Prokuratura bada zniszczenie torfowiska na Lubelszczyźnie
Na torfowisku w Starym Stręczynie zniszczono wymierający gatunek mchu. Prokuratura bada sprawę. Mimo sprzeciwów Regionalnej Dyrekcji Ochrony Środowiska, wójt gminy Cyców wydał decyzję, pozwalającą na wydobycie torfu.
W Starym Stręczynie na Lubelszczyźnie doszło do zniszczenia torfowiska, gdzie odkryto wymierający gatunek mchu - bagiennik żmijowaty. Jak informuje TVN24, przyrodnik Jan Kucharzyk odkrył w maju 2023 r. na tym terenie 15-20 decymetrów kwadratowych darni, które do września 2024 r. zmniejszyły się do mniej niż centymetra kwadratowego.

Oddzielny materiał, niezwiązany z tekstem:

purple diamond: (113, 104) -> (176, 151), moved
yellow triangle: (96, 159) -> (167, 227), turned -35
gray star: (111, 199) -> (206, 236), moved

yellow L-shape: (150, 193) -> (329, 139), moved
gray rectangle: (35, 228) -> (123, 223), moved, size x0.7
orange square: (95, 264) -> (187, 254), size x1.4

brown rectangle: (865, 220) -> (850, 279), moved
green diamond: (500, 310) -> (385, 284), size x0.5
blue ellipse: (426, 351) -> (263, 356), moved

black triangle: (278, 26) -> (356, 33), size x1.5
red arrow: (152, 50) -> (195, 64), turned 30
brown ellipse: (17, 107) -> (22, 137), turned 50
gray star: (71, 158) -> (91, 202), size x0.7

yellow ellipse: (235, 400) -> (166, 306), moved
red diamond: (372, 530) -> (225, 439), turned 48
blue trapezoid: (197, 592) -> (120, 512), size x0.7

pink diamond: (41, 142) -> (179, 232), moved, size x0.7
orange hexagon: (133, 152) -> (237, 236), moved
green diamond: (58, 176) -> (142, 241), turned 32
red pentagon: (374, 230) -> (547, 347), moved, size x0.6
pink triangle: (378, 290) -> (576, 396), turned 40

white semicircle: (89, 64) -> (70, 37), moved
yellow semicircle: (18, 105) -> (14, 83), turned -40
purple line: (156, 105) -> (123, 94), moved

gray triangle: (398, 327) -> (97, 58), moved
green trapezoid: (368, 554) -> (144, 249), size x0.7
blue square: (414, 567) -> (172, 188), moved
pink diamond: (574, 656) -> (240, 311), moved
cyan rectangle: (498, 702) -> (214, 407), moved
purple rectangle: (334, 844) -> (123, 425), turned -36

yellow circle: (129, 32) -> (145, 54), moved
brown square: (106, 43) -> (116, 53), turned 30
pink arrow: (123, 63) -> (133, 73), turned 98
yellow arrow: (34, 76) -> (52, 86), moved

Kucharzyk, doktorant Uniwersytetu Warszawskiego, podkreśla, że torfowiska pełnią kluczową rolę w ekosystemie, zatrzymując dwutlenek węgla i wodę. Eksploatacja torfu prowadzi do degradacji tych terenów, co przyspiesza zmiany klimatyczne i zwiększa ryzyko powodzi.
Mimo sprzeciwów Regionalnej Dyrekcji Ochrony Środowiska, wójt gminy Cyców wydał decyzję środowiskową pozwalającą na wydobycie torfu. RDOŚ próbował unieważnić decyzję, jednak Samorządowe Kolegium Odwoławcze nie znalazło podstaw do jej uchylenia.
Dalsza część artykułu pod materiałem wideo
Mech zniszczony. Kontrola wykryła naruszenie
W wyniku kontroli RDOŚ stwierdzono naruszenie przepisów dotyczących ochrony gatunków. Sprawa została zgłoszona do prokuratury, która prowadzi śledztwo w kierunku nieumyślnego zniszczenia przyrody i poświadczenia nieprawdy w dokumentacji.
Pełniący obowiązki zastępcy prokuratora rejonowego we Włodawie, Konrad Karamara, informuje, że śledztwo jest w toku, a przesłuchiwani są świadkowie. Na razie nikt nie usłyszał zarzutów. Prokuratura nie może nakazać wstrzymania prac, decyzja należy do władz lokalnych.
Wójt Marta Kociuba potwierdza, że RDOŚ wystąpił o stwierdzenie nieważności decyzji środowiskowej. Dokumentacja została przekazana do Samorządowego Kolegium Odwoławczego w Lublinie.